Anyhow, back to the running. When I came in the door last night I told David,
“If I didn’t just achieve a personal best in distance, I might actually quit running.”
Because let me tell you, running in the pea soup that is Florida air after an afternoon rainstorm is NOT FUN. Add to that the fact that my neighborhood is made up of a bunch of hills strung together, and that I accidentally ran up a mountain last night, well.
You see, I am trying to increase my mileage every time I run. But if I plan my routes ahead of time so that I actually know where and how far I am going when I run, I psyche myself out and am much less likely to actually complete the run. I enjoy flying by the seat of my pants, so to speak. It helps keep my mind off the pain of running and occupied trying to decide where I’m going and remember where I’ve gone and guessing how far I’ve run. Plus it’s a fun way to explore and get to know the neighborhood. This is how I came to run up a mountain:
It was a slight incline, which is normal for my ‘hood. But then all of a sudden I found myself here:
Did you know that running down a steep road is no piece of cake? It takes a lot of focus and restraint not to go tripping/rolling down the mountain!
I made it to the bottom without tripping OR rolling down the hill, and I was feeling pretty good. Until I turned the corner and discovered THIS:
You know the term “feel the burn,” right? I felt my calves’ hearts breaking. They were crying and it was serious. Their little calf muscle chests got all tingly and tight and everything. But we persevered, my sobbing calf muscles and I.
Know what got me through to the top? The song, “Let’s Get Retarded (In Here).” I know. That is not good Christian music, kiddies and I’m not endorsing it! I am saying that the song has a bad attitude, and by this point in my run SO DID I. My thoughts went something like this:
“Why am I still running? What am I trying to prove? This is retarded!“
But I made it to the top, and then I KEPT GOING. I kept going until I could not go anymore, and when I walked in the door I told David,
“If I didn’t just achieve a personal best in distance, I may actually quit running.”

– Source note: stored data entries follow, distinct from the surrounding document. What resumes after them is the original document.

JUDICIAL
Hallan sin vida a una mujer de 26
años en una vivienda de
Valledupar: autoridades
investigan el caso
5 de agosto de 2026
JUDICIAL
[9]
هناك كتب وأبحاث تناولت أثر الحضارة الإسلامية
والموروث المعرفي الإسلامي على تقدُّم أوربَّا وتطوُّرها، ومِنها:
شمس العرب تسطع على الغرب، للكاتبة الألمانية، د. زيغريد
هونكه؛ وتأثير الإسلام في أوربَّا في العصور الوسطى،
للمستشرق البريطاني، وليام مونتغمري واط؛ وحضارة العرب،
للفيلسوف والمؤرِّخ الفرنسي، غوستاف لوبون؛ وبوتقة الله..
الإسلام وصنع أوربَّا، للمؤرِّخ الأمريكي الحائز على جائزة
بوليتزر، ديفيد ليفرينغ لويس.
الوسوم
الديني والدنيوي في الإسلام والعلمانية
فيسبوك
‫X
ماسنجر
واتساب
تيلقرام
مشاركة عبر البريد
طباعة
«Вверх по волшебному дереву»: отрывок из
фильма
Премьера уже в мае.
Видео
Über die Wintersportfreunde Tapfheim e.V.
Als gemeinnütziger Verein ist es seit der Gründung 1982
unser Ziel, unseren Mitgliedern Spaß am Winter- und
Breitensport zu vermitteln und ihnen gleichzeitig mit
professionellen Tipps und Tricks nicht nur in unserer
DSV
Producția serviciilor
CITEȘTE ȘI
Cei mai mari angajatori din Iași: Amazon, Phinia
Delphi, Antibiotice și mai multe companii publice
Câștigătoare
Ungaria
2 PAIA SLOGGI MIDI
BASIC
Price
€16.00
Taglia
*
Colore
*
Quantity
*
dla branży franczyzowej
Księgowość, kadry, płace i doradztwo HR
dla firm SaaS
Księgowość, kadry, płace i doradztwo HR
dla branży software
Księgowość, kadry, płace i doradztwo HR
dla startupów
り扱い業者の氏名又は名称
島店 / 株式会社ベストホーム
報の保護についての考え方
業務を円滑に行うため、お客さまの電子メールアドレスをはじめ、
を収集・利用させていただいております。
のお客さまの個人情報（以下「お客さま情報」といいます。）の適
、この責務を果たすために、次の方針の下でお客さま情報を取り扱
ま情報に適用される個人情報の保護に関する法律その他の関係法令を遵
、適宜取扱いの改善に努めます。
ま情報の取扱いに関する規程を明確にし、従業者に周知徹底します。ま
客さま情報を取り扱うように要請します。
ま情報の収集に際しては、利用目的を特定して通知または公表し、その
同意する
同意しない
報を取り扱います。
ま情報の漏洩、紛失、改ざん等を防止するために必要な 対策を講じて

And you know what? We went back and drove it, and it was a personal best! I made it 4.3 miles without walking, and that mountain was almost exactly in the middle. Am I bragging? Yeah, a bit. But I am also saying that THIS is what I love about running: 99% of the reward comes once the run is over and your body parts aren’t crying anymore and the happy hormones are flooding your brain and you feel like you have really accomplished something – even if it’s something as small as breaking your personal record by a measly 2/10’s of a mile.
Do something you have never done before – even if it’s just by 2/10’s of a mile!